If you ever fall victim of fisherman catch, you will understand where my inspiration come from. My brother with his father-in-law are dedicated fishermans. Huge catfishes from lake Erie are their usual catch. Yes, my brother is a real fisherman - all butchering done by him and I greatly appreciate this fact :). Likewise, this time I've gotten pieces of two great fillets, each one is about 12" in length; spine bones along with some flesh on it and huge catfish head.
Getting bored with all usual fried catfish, I have improvised two very successful dishes: one is catfish fillet pieces stir fried with onion until onion caramelized (it's not our subject today..maybe later) and another one is catfish in a jellied broth.
My inspiration here has come from a very unique Eastern European dish called 'kholodetz' which would probably gross-out any american soul. This dish resembles itself fair amount of cheap pieces of pork, beef, or chicken, such as feet, with a lot of connective tissues but still with some meat, which cooked in a rather small amount of water for a hours. Then, meat separated from a bone, along with reduced broth, with a some garlic and black pepper added, is placed in a fridge. Big amount of gelatine substance, contained in connective tissues and released in a broth, get whole dish set solid when placed in a fridge (not freezer!). Resulting product is jellied meat dish, served cold right from a fridge, and eaten with horseradish or mustard. This dish is in a core of Eastern European cuisine.
So, I decided to make 'kholodetz' with fish instead of meat!
Why I Liked It
Resulting dish did not disappoint me - it was delicious with no fishy tones as I was worry about. As I do not eat meat now, this jellied catfish can become my 'kholodetz'!
It is really hard to describe the taste, it's actually very meaty in texture. Broth part is delightful - flavorful but with no fishy aftertaste. There is a little kick from pepper sprinkled on a top. It is somewhat similar to jellied meat loafs sold in deli sections of some groceries, but with a more delicate taste.
Actually any large fish with a lot of cartilage will work here. Fish head will give away a lot of gelatinous matter also.
catfish spine with some meat on it and big fins left intact
1 whole onion, peeled
1 carrot, peeled
3 bay leaves
- Make sure that gills are removed and head is cleaned thoroughly (I use brush to do it). Clean up nicely fins also.

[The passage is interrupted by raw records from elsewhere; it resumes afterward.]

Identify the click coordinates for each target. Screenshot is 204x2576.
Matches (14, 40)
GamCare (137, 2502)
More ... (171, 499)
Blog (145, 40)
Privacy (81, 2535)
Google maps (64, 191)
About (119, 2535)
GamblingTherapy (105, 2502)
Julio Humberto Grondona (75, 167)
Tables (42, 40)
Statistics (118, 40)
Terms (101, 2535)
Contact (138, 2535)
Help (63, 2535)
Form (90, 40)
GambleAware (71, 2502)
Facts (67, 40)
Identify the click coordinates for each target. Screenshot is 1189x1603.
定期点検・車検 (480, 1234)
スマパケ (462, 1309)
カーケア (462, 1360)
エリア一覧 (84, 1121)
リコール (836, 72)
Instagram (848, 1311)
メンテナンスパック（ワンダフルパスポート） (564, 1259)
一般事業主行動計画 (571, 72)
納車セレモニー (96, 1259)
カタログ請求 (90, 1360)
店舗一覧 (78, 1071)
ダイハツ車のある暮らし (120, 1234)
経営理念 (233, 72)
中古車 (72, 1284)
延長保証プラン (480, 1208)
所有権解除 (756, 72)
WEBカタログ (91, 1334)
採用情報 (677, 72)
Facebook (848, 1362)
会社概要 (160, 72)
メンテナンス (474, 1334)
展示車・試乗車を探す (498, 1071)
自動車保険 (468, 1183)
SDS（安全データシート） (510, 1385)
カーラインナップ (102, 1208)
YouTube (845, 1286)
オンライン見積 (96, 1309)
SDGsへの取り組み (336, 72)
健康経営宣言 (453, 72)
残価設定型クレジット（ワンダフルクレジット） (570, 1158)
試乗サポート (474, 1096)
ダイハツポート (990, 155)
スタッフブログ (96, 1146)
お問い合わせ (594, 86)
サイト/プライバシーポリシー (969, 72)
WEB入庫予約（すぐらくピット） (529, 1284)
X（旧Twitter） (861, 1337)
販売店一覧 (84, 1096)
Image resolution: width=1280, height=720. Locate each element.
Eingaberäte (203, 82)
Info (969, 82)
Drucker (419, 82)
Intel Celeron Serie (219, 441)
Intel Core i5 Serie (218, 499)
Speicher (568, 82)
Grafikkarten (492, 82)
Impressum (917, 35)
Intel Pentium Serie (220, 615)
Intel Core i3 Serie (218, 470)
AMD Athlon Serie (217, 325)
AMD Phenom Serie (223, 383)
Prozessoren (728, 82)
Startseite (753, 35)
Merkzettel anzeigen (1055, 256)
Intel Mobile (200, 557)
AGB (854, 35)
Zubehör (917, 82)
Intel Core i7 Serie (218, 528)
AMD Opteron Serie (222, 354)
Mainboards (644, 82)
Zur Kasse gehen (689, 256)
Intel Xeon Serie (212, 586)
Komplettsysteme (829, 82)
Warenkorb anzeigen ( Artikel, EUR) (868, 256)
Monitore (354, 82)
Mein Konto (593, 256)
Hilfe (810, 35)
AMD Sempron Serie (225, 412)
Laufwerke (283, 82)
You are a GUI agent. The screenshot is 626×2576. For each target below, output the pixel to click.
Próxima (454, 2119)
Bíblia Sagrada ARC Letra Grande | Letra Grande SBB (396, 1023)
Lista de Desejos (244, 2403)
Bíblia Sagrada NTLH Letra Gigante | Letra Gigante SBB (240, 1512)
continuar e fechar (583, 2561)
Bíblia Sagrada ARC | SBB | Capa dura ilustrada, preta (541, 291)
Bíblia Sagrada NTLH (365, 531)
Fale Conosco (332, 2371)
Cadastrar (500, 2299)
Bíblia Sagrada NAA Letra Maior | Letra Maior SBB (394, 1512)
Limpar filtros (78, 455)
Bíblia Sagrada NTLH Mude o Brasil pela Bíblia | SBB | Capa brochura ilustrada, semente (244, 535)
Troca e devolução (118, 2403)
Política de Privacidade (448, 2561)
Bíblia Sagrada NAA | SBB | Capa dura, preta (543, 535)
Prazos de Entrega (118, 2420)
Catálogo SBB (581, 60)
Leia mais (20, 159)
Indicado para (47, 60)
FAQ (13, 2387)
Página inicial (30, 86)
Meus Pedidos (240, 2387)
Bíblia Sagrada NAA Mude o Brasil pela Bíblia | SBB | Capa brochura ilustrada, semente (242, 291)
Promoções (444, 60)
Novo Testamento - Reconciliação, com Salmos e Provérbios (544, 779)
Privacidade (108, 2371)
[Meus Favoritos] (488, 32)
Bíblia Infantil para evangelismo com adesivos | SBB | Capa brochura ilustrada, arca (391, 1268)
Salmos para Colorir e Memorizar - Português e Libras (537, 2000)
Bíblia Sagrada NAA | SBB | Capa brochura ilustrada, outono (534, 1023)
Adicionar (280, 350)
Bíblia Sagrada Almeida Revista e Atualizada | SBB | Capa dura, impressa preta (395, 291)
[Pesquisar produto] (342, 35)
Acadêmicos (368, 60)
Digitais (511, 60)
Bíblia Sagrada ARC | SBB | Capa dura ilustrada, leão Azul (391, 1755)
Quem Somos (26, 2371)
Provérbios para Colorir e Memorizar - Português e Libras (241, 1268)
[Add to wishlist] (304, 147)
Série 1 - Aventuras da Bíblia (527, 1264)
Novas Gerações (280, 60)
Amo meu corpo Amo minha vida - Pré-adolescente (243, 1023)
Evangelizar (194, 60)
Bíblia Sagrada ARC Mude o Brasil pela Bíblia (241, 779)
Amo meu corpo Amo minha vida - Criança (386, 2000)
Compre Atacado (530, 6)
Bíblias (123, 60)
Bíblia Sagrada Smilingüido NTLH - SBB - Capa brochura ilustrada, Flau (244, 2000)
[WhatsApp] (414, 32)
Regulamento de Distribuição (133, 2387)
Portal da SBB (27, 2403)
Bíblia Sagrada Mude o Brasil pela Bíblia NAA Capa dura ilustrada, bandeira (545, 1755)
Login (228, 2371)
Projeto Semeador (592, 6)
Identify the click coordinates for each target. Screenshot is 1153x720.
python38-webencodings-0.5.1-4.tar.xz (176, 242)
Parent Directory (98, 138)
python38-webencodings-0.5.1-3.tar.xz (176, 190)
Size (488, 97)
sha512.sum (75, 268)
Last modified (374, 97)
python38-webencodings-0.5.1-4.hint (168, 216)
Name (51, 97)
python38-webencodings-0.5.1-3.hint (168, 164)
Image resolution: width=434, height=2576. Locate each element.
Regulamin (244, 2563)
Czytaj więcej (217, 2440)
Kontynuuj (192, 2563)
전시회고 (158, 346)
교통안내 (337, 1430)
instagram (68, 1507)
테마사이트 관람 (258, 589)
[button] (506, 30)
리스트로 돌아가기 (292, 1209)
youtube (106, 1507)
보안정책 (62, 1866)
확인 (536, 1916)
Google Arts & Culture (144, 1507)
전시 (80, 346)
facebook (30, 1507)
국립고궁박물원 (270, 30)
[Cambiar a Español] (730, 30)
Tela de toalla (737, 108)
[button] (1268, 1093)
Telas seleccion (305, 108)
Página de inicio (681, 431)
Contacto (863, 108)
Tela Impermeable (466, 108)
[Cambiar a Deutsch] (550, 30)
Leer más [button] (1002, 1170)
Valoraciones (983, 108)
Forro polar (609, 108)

- In a large pot, place all fish parts, onion, bay leaves and carrot, cover it with water. Make sure that its just enough water to cover fish, not more. Brake/cut spine in pieces if needed.
- Bring pot to a boil, add salt to your taste and reduce heat. Simmer with a lid ajar for about 2 hours.
- Cool broth down. Take fish pieces out and separate meat from bones (yes, with your hands!). Do not forget about cheek meat in a head part. Discard skin, fat and bones. Keep pure meat. Try to get as much fat out of meat as possible - big catfish tend to be way too fatty.
- Discard whole cooked onion and bay leaves, keep a carrot. Slice carrot to a pretty flower shapes or simply sticks or circles.
- Try to discard as much fat from a surface of a broth as possible. Strain broth through a sieve covered with a cheese cloth or a paper towel.
- In a separate pan, combine cleared broth, fish meat and sliced carrot. Bring it to a boil and take off the heat right away. Distribute fish, carrot pieces and a broth evenly between individual bowls, glass containers or ramekins, sprinkle with freshly ground pepper. When completely cooled down, cover with lids or plastic wrap and transfer to a fridge to firm up.
- Enjoy with piece of nice bread smothered with a hot mustard (or without one!). I hope you appreciate this completely new experience for your taste buds!